Mais cette mobilisation du conservatisme, qu’il a prônée pendant le règne de Nicolas I, a échoué devant la coalition anglo-franco-turque lors de la Guerre de Crimée. Ces puissances voulaient empêcher la Russie de parfaire l’unité de tous les Slaves, notamment ceux des Balkans. L’avènement d’Alexandre II le déçoit: “Que peut le matérialisme banal du gouvernement contre le matérialisme révolutionnaire?”, interroge-t-il, inquiet des progrès du libéralisme en Russie.
Tioutchev n’a pas seulement émis des réflexions d’ordre métaphysique. Pendant toute sa carrière, il a tenté d’élaborer une politique russe à l’intérieur du concert européen, s’éloignant, dans cette optique, de l‘isolationnisme des slavophiles. Ceux-ci exaltaient le paysannat russe et critiquaient la politique de Pierre le Grand. Tioutchev, lui, exaltait cette figure car elle avait établi la Russie comme grande puissance dans le Concert européen.

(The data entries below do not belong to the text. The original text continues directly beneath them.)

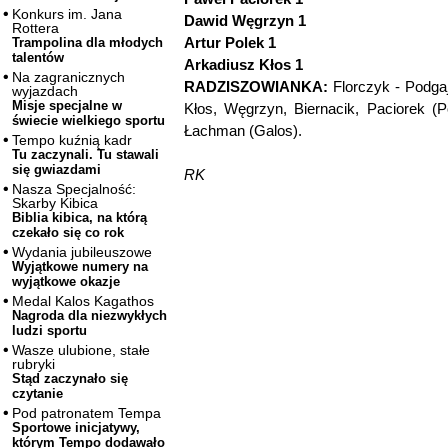
Konkurs im. Jana
Dawid Węgrzyn 1
Rottera
Artur Polek 1
Trampolina dla młodych
talentów
Arkadiusz Kłos 1
Na zagranicznych
RADZISZOWIANKA:
Florczyk - Podgaj
wyjazdach
Misje specjalne w
Kłos, Węgrzyn, Biernacik, Paciorek (P
świecie wielkiego sportu
Łachman (Galos).
Tempo kuźnią kadr
Tu zaczynali. Tu stawali
się gwiazdami
RK
Nasza Specjalność:
Skarby Kibica
Biblia kibica, na którą
czekało się co rok
Wydania jubileuszowe
Wyjątkowe numery na
wyjątkowe okazje
Medal Kalos Kagathos
Nagroda dla niezwykłych
ludzi sportu
Wasze ulubione, stałe
rubryki
Stąd zaczynało się
czytanie
Pod patronatem Tempa
Sportowe inicjatywy,
którym Tempo dodawało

Il optait pour une alliance avec la Prusse, contre la France et l’Autriche. Il voulait mater le nationalisme polonais et favoriser l’unité italienne. En ce sens, il était “moderne”, à cheval entre deux tendances.
Un auteur à méditer, à l’heure où la Russie, une nouvelle fois, est écartelée entre deux volontés: repli sur elle-même ou occidentalisation.

Robert Steuckers.

(recension parue dans “Vouloir”, n°105/108, juillet-septembre 1993).